▶ _Assignment_: Your answer is to be every line of the material that includes the string "ванной".

▶ _Data extract_:
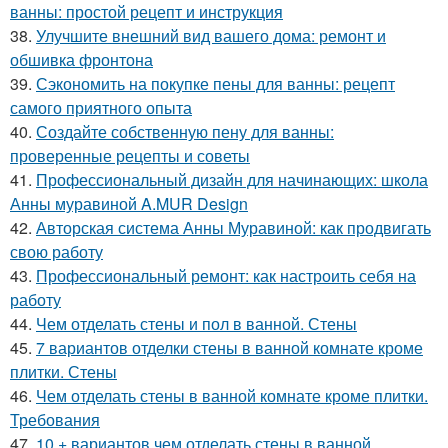
ванны: простой рецепт и инструкция
38.
Улучшите внешний вид вашего дома: ремонт и
обшивка фронтона
39.
Сэкономить на покупке пены для ванны: рецепт
самого приятного опыта
40.
Создайте собственную пену для ванны:
проверенные рецепты и советы
41.
Профессиональный дизайн для начинающих: школа
Анны муравиной A.MUR Design
42.
Авторская система Анны Муравиной: как продвигать
свою работу
43.
Профессиональный ремонт: как настроить себя на
работу
44.
Чем отделать стены и пол в ванной. Стены
45.
7 вариантов отделки стены в ванной комнате кроме
плитки. Стены
46.
Чем отделать стены в ванной комнате кроме плитки.
Требования
47.
10 + вариантов чем отделать стены в ванной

▶ _Problem solution_:
Чем отделать стены и пол в ванной. Стены
7 вариантов отделки стены в ванной комнате кроме
Чем отделать стены в ванной комнате кроме плитки.
10 + вариантов чем отделать стены в ванной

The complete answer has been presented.